Anyone following celebrity fashion knows that Hollywood residents love to bare it all in a sheer or cutout naked dress. Now, Anya Taylor-Joy and stylist Ryan Hastings are giving A-listers an unusual, but no less exposed, silhouette to consider: the half naked dress.
Back in New York City to promote Furiosa: A Mad Max Saga after its premiere at the Cannes Film Festival, Taylor-Joy stopped by The Late Show with Stephen Colbert on Wednesday, May 22, in an unexpectedly risqué Fall 2024 Mugler dress.
From the front, the piece looks like the sort of toughened up mini Taylor-Joy could wear on a talk show to channel her onscreen alter-ego. Her leather dress has cape-like shoulders that extend into a tight-fitting, ruched bodice, while what looks like black fringe hangs from the right side. Then Taylor-Joy turns around, and anyone passing by realizes they've been tricked. This isn't an ordinary, full-coverage dress.
Ask Taylor-Joy for a 180-degree turn like the photographers apparently did, and she reveals a surprisingly bare design. Taylor-Joy's entire back is exposed, with rows and rows of thin black belts holding the dress together. Some of the burgundy leather wraps around from the front to conceal her hips, but on the other side, there's just a whisper of a belt. The shoulders of the dress don't even cover her actual shoulders; they're constructed to only appear like they're hiding her skin from the front. Voilà, the half-naked dress.

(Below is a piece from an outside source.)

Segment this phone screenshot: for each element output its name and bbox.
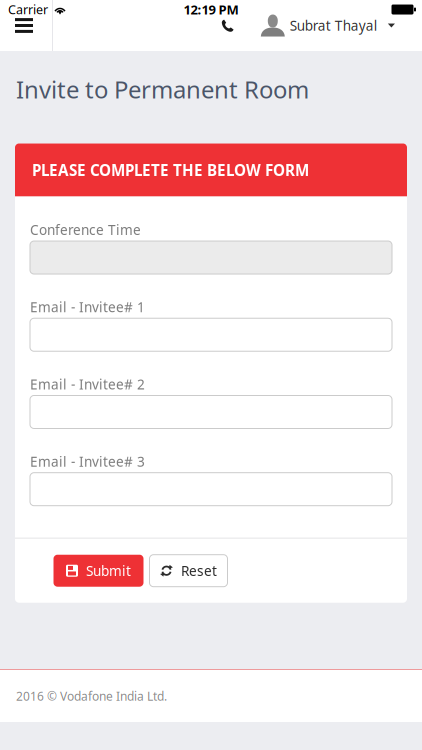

The contrasting fabrics and edgy belt details are a night-and-day difference from Taylor-Joy's Cannes looks, where she hid from the South of France sun under a giant Jacquemus hat and glided up the red carpet steps in a princess-like Dior ballgown. It's even a shift from less than a day before in New York City, where Taylor-Joy attended press in a painterly custom Marni mini dress and a series of little white sundresses.
While stars like Zendaya and Margot Robbie spent recent press tours fully committed to "method dressing," or referencing their characters with their red carpet styling, Anya Taylor-Joy has dipped in and out of nodding to Furiosa's post-apocalyptic setting through her clothing. A number of Taylor-Joy's pieces paid homage to the titular character with a red and black color scheme, metallic hardware, and in one memorable vintage pull's case, spiky arrows all over.

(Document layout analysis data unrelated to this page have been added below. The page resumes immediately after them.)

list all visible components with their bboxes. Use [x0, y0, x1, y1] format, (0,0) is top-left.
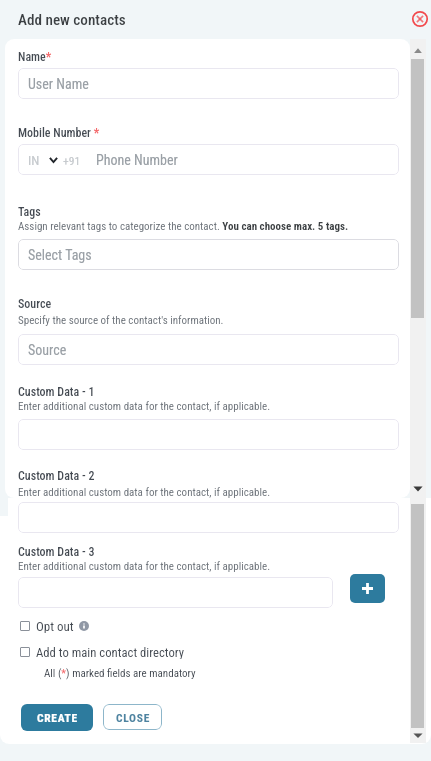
button[interactable]: CREATE	[21, 704, 93, 731]
staticText: Enter additional custom data for the con…	[18, 400, 271, 413]
staticText: Name*	[18, 50, 52, 64]
staticText: All (*) marked fields are mandatory	[44, 667, 196, 680]
staticText: Enter additional custom data for the con…	[18, 560, 271, 573]
staticText: Source	[18, 297, 52, 311]
staticText: Specify the source of the contact's info…	[18, 314, 224, 327]
button[interactable]	[18, 577, 333, 608]
staticText: CREATE	[37, 711, 78, 724]
staticText: Add to main contact directory	[36, 645, 185, 659]
staticText: +91	[63, 154, 81, 167]
button[interactable]: Source	[18, 334, 399, 365]
button[interactable]: IN	[18, 144, 399, 175]
staticText: CLOSE	[116, 711, 150, 724]
button[interactable]	[18, 419, 399, 450]
button[interactable]: CLOSE	[103, 704, 162, 730]
staticText: Phone Number	[96, 152, 178, 168]
staticText: Mobile Number *	[18, 126, 100, 140]
button[interactable]: Add custom field	[350, 574, 385, 603]
button[interactable]: Opt out	[20, 619, 89, 633]
staticText: Tags	[18, 205, 41, 219]
staticText: Custom Data - 3	[18, 545, 95, 559]
staticText: Add new contacts	[18, 11, 126, 29]
staticText: Custom Data - 1	[18, 385, 95, 399]
staticText: User Name	[28, 76, 89, 92]
staticText: Enter additional custom data for the con…	[18, 486, 271, 499]
button[interactable]: User Name	[18, 68, 399, 99]
staticText: Source	[28, 342, 67, 358]
button[interactable]: Close	[405, 4, 431, 34]
staticText: Select Tags	[28, 247, 92, 263]
button[interactable]: Add to main contact directory	[20, 645, 185, 659]
staticText: Custom Data - 2	[18, 469, 95, 483]
staticText: Opt out	[36, 619, 74, 633]
button[interactable]	[18, 502, 399, 533]
button[interactable]: Select Tags	[18, 239, 399, 270]
staticText: Assign relevant tags to categorize the c…	[18, 220, 349, 233]
staticText: IN	[28, 153, 40, 168]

Taylor-Joy has made covering a range of aesthetics—sweet sundresses one day, dramatic half-naked dresses the next—look easy. It's all in service of a movie she recently told reporters was one of her most difficult to create. “I’ve never been more alone than making that movie,” the actress told the New York Times. "I don’t want to go too deep into it, but everything that I thought was going to be easy was hard."